EUR weekly currency update
The euro shared second place with the Swiss franc behind the Japanese yen. It added two thirds of a cent against sterling and took four fifths of a cent off the US dollar. Most of the economic data from the euro zone were unhelpful and last Friday's provisional purchasing managers' index numbers were particularly so. Every one of the national and pan-Euroland measures - manufacturing, services and composite - came in lower on the month and below forecast. The particular concern was France, which delivered readings of 49.7, 49.6 and 49.3. On the PMI scale of 0-100, anything below 50 represents contraction.
Concerns about the Euroland economy were offset by worries about the United States. The reaction to a rate increase by the Federal Reserve was ultimately negative, because it was feared that the Fed might have gone too far with its tightening. As investors moved out of the US dollar their first and easiest destination was the euro.

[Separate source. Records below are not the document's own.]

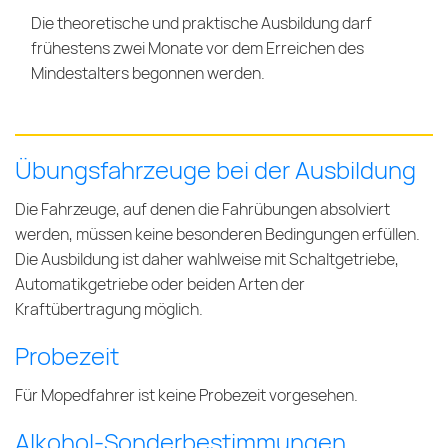
Die theoretische und praktische Ausbildung darf
frühestens zwei Monate vor dem Erreichen des
Mindestalters begonnen werden.
Übungsfahrzeuge bei der Ausbildung
Die Fahrzeuge, auf denen die Fahrübungen absolviert
werden, müssen keine besonderen Bedingungen erfüllen.
Die Ausbildung ist daher wahlweise mit Schaltgetriebe,
Automatikgetriebe oder beiden Arten der
Kraftübertragung möglich.
Probezeit
Für Mopedfahrer ist keine Probezeit vorgesehen.
Alkohol-Sonderbestimmungen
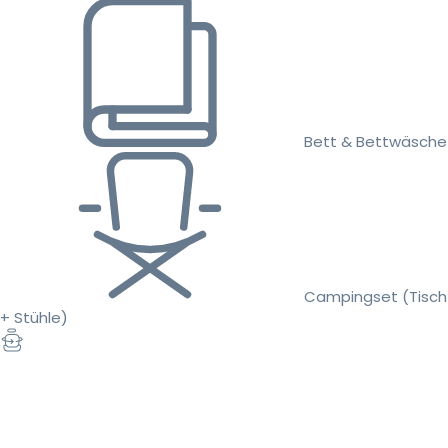
Bett & Bettwäsche
Campingset (Tisch
+ Stühle)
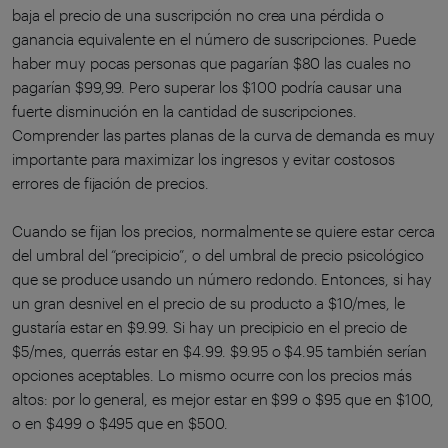
baja el precio de una suscripción no crea una pérdida o
ganancia equivalente en el número de suscripciones. Puede
haber muy pocas personas que pagarían $80 las cuales no
pagarían $99,99. Pero superar los $100 podría causar una
fuerte disminución en la cantidad de suscripciones.
Comprender las partes planas de la curva de demanda es muy
importante para maximizar los ingresos y evitar costosos
errores de fijación de precios.
Cuando se fijan los precios, normalmente se quiere estar cerca
del umbral del “precipicio”, o del umbral de precio psicológico
que se produce usando un número redondo. Entonces, si hay
un gran desnivel en el precio de su producto a $10/mes, le
gustaría estar en $9.99. Si hay un precipicio en el precio de
$5/mes, querrás estar en $4.99. $9.95 o $4.95 también serían
opciones aceptables. Lo mismo ocurre con los precios más
altos: por lo general, es mejor estar en $99 o $95 que en $100,
o en $499 o $495 que en $500.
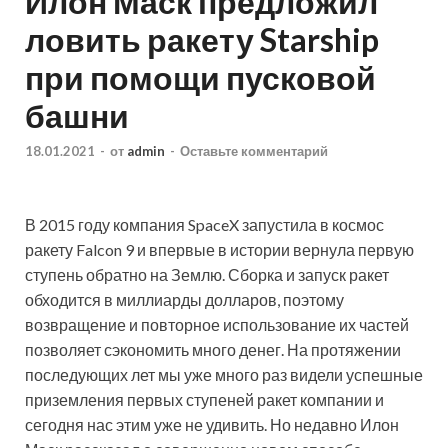
Илон Маск предложил
ловить ракету Starship
при помощи пусковой
башни
18.01.2021
-
от
admin
-
Оставьте комментарий
В 2015 году компания SpaceX запустила в космос
ракету Falcon 9 и впервые в истории вернула первую
ступень обратно на Землю. Сборка и запуск ракет
обходится в миллиарды долларов, поэтому
возвращение и повторное использование их частей
позволяет сэкономить много денег. На протяжении
последующих лет мы уже много раз видели успешные
приземления первых ступеней ракет компании и
сегодня нас этим уже не удивить. Но недавно Илон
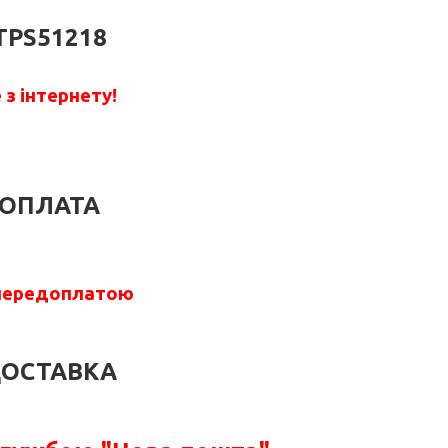
TPS51218
з інтернету!
ОПЛАТА
передоплатою
ОСТАВКА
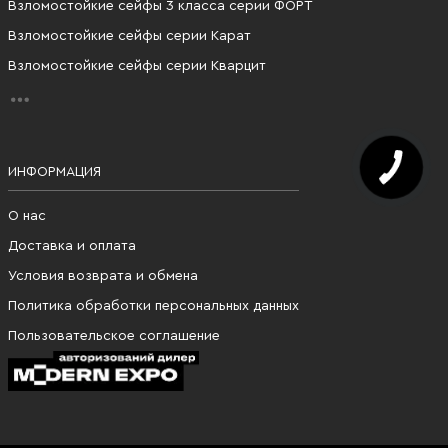
Взломостойкие сейфы 3 класса серии ФОРТ
Взломостойкие сейфы серии Карат
Взломостойкие сейфы серии Кварцит
ИНФОРМАЦИЯ
О нас
Доставка и оплата
Условия возврата и обмена
Политика обработки персональных данных
Пользовательское соглашение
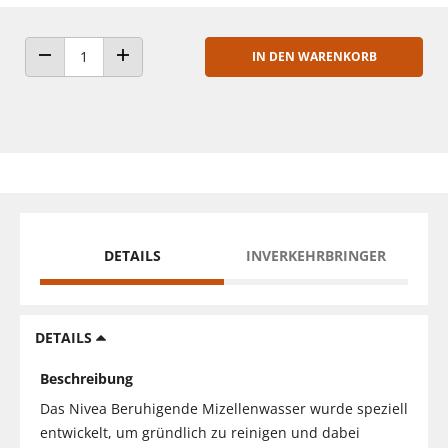
IN DEN WARENKORB
ANZAHL VERRINGERN
ANZAHL ERHÖHEN
DETAILS
INVERKEHRBRINGER
DETAILS
Beschreibung
Das Nivea Beruhigende Mizellenwasser wurde speziell
entwickelt, um gründlich zu reinigen und dabei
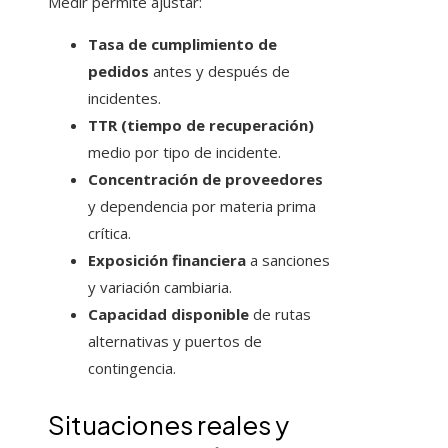
Medir permite ajustar:
Tasa de cumplimiento de
pedidos
antes y después de
incidentes.
TTR (tiempo de recuperación)
medio por tipo de incidente.
Concentración de proveedores
y dependencia por materia prima
crítica.
Exposición financiera
a sanciones
y variación cambiaria.
Capacidad disponible
de rutas
alternativas y puertos de
contingencia.
Situaciones reales y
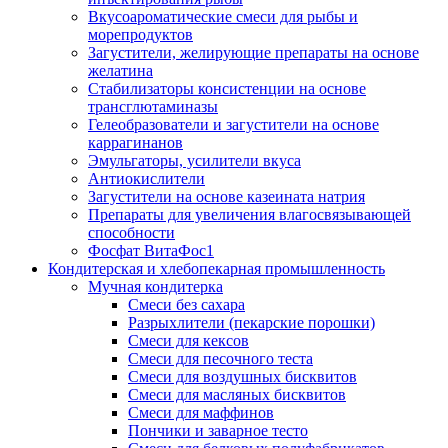
Вкусоароматические смеси для рыбы и
морепродуктов
Загустители, желирующие препараты на основе
желатина
Стабилизаторы консистенции на основе
трансглютаминазы
Гелеобразователи и загустители на основе
каррагинанов
Эмульгаторы, усилители вкуса
Антиокислители
Загустители на основе казеината натрия
Препараты для увеличения влагосвязывающей
способности
Фосфат ВитаФос1
Кондитерская и хлебопекарная промышленность
Мучная кондитерка
Смеси без сахара
Разрыхлители (пекарские порошки)
Смеси для кексов
Смеси для песочного теста
Смеси для воздушных бисквитов
Смеси для масляных бисквитов
Смеси для маффинов
Пончики и заварное тесто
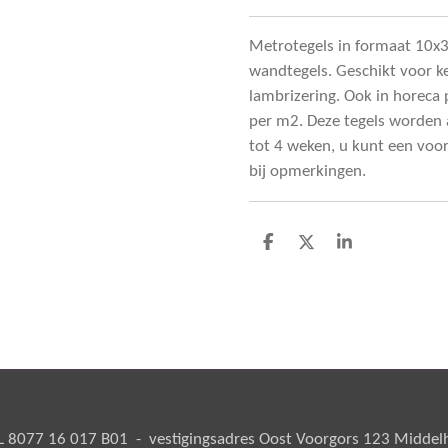
Metrotegels in formaat 10x3
wandtegels. Geschikt voor ke
lambrizering. Ook in horeca p
per m2. Deze tegels worden al
tot 4 weken, u kunt een voo
bij opmerkingen.
D
D
S
e
e
h
l
e
a
e
l
r
n
e
8077 16 017 B01 - vestigingsadres Oost Voorgors 123 Middelha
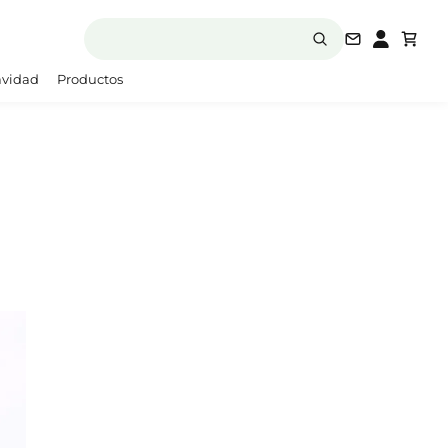
laboratori
vidad
Productos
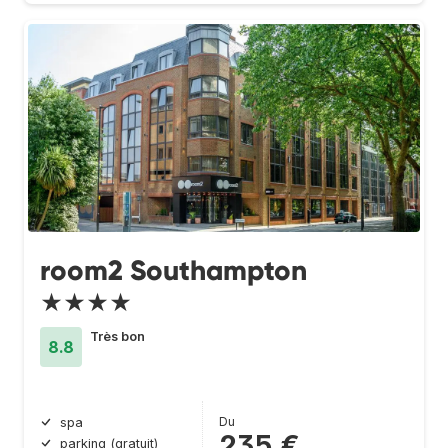
room2 Southampton
★★★★
Très bon
8.8
Du
spa
235 €
parking (gratuit)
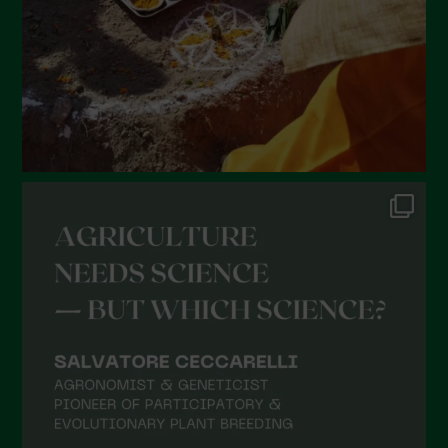
Marzo 2022
Febbraio 2022
Gennaio 2022
Dicembre 2021
Novembre 2021
Ottobre 2021
Settembre 2021
Agosto 2021
Luglio 2021
Giugno 2021
Maggio 2021
Aprile 2021
Marzo 2021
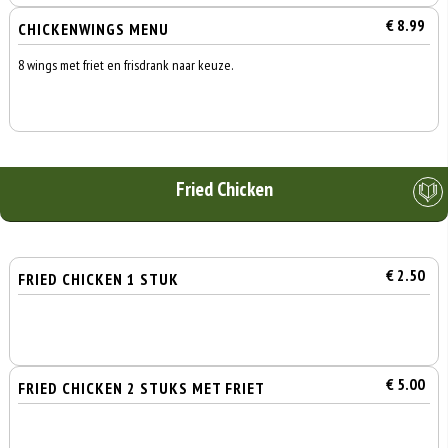
€ 8.99
CHICKENWINGS MENU
8 wings met friet en frisdrank naar keuze.
Fried Chicken
€ 2.50
FRIED CHICKEN 1 STUK
€ 5.00
FRIED CHICKEN 2 STUKS MET FRIET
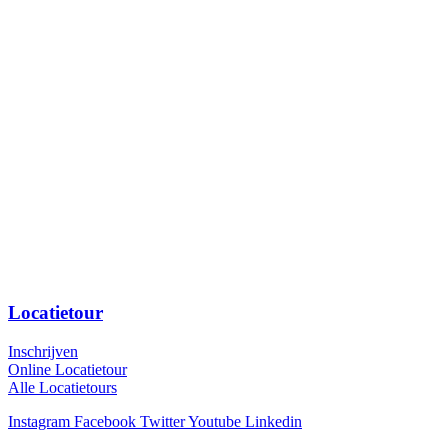
Locatietour
Inschrijven
Online Locatietour
Alle Locatietours
Instagram
Facebook
Twitter
Youtube
Linkedin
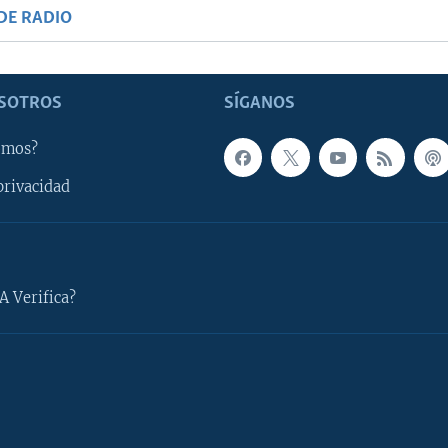
DE RADIO
SOTROS
SÍGANOS
omos?
privacidad
A Verifica?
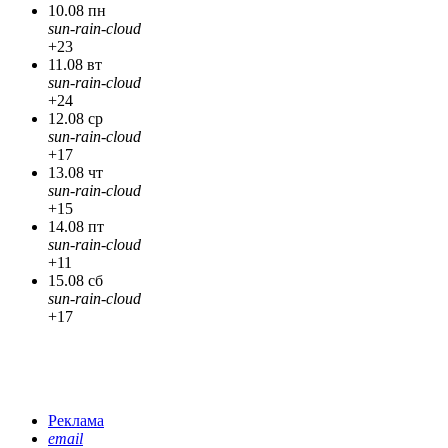
10.08 пн
sun-rain-cloud
+23
11.08 вт
sun-rain-cloud
+24
12.08 ср
sun-rain-cloud
+17
13.08 чт
sun-rain-cloud
+15
14.08 пт
sun-rain-cloud
+11
15.08 сб
sun-rain-cloud
+17
Реклама
email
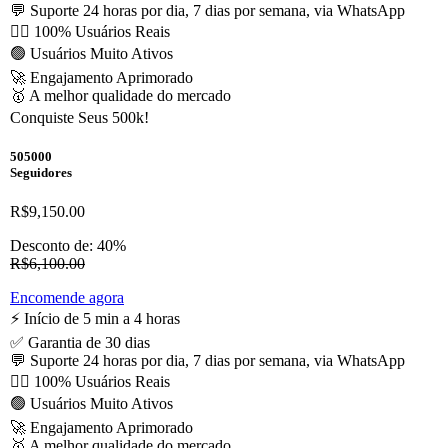
💬 Suporte 24 horas por dia, 7 dias por semana, via WhatsApp
🙋‍♂️ 100% Usuários Reais
🟢 Usuários Muito Ativos
🚀 Engajamento Aprimorado
🥇 A melhor qualidade do mercado
Conquiste Seus 500k!
505000
Seguidores
R$9,150.00
Desconto de: 40%
R$6,100.00
Encomende agora
⚡️ Início de 5 min a 4 horas
✅ Garantia de 30 dias
💬 Suporte 24 horas por dia, 7 dias por semana, via WhatsApp
🙋‍♂️ 100% Usuários Reais
🟢 Usuários Muito Ativos
🚀 Engajamento Aprimorado
🥇 A melhor qualidade do mercado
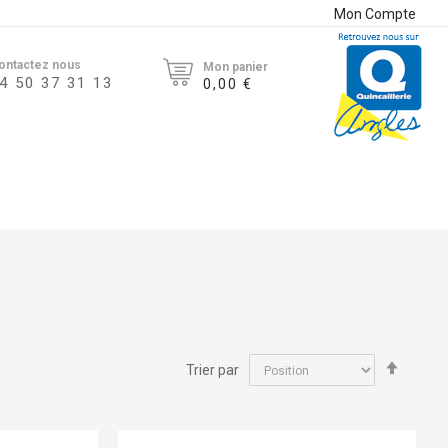
Mon Compte
ontactez nous
Mon panier
4 50 37 31 13
0,00 €
Par
Trier par
ordre
décroi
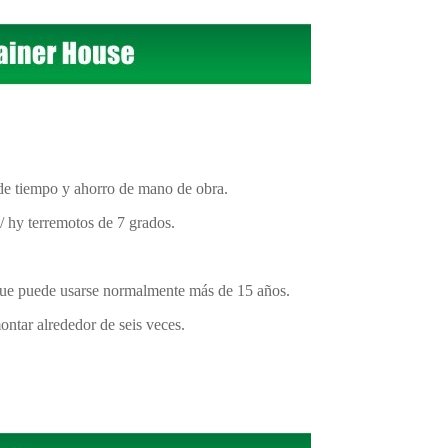
o de tiempo y ahorro de mano de obra.
 / hy terremotos de 7 grados.
, que puede usarse normalmente más de 15 años.
ontar alrededor de seis veces.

USD weekly currency update
It ought to have gone so well for the dollar. On Wednesday the Federal Reserve increased the funds rate by 25 basis points and pointed to two more rate hikes next year and one in 2020. Initially the reaction was positive. Yet within hours the word on the street was that the Fed was overdoing its policy tightening, and that it could adversely affect the economy (it had already hit the stock market - the DJ30 index is 5.5% lower on the week).
The few significant US economic statistics made little difference. A 0.2% monthly increase in retail sales was in line with forecasts. Housing starts and building permits were stronger than expected. The dollar lost a fifth of a cent on the week to sterling and went down by four fifths of a cent against the euro.
CAD weekly currency update
It was a difficult week for the Loonie, which lost three quarters of a US cent and fell by two cents against sterling. The domestic economic data were mixed. Manufacturing shipments unexpectedly fell by 0.1% in October while wholesale sales were up by an equally unexpected 1.0%. Inflation slowed from 2.4% to 1.7%, a lower rate than the predicted 1.8%. Most importantly, oil prices spent the week in retreat, falling by 11.3%.
The other factor working against the Loonie was US interest rates. The Federal Reserve delivered a widely-expected quarter-percentage-point increase but surprised investors with hints of two more hikes next year and another one in 2020. Investors took fright and lightened their holdings of commodity-related currencies. Their concern is that unduly tight monetary policy in the States could dampen not only the US economy but also affect the rest of the world, reducing demand for raw materials.
AUD weekly currency update
The Aussie had a marginally worse week that the Canadian dollar, losing four fifths of a US cent and falling by two and a quarter cents against sterling. It was not quite a one-way street but there not many upward corrections for the Australian dollar. Domestic economic data were fewer than usual and, although they were not particularly bad, neither were they good enough to bring out the buyers. New home sales increased by a useful 3.6% in November and 37k jobs were created in the same month, though that was not enough to prevent unemployment ticking up to 5.1%.
It was the US Federal Reserve that did most to dampen appetite for the Aussie. A widely-telegraphed increase to its benchmark interest rate was accompanied by an unexpectedly hawkish statement, which hinted at two more rate hikes next year and another in 2020. Investors worried that the Fed might be going too far, and that it could have a braking effect on the global economy which would reduce demand for commodities.
NZD weekly currency update
In a week that proved to be difficult for most commodity-oriented currencies the NZ dollar had an easier ride than some of its peers. The Kiwi lost a third of a US cent and fell by more than a cent against sterling. It nevertheless strengthened by half a cent against the Australian dollar. Investors were already wary of "risky" commodity currencies as a result of the global fall in equity prices. Their concern doubled after the US Federal Reserve raised its benchmark interest rate by another notch and pointed to further increases in the next two years.
The NZ dollar got off more lightly than the currencies of other commodity exporters because the main exports of New Zealand are agricultural, not the raw materials and energy used in manufacturing. Its biggest problem was third quarter gross domestic product, which expanded by 0.3%. New Zealand's economy was supposed to have grown by twice that much in Q3, and investors' reaction was to mark down the Kiwi.
GBP weekly currency update
Given the heightened level of Brexit uncertainty, sterling's week went better than might have been feared. It lost two thirds of a euro cent but added a fifth of a US cent and strengthened by an average of 0.2% against the other ten most actively-traded currencies. The UK economic data told no coherent story. Rightmove's house price index was down by 1.7% in December. Headline inflation was in line with forecast at 2.3%. CBI surveys showed slower order growth among manufacturers and retail sales falling "notably" in December, though the official retail sales data for November were much stronger than expected even as consumer confidence fell to a 12-month low.
As Parliament packed up for the holiday there was still no clarity on the Brexit front and investors did not seem unduly concerned. The general sense is that they do not expect a "hard" no-deal Brexit because they believe the Commons would not permit such a dangerous move. What they do foresee - in no particular order of priority - is a soft Brexit, akin to the prime minister's withdrawal bill, a postponed Brexit, a referendum or no Brexit at all.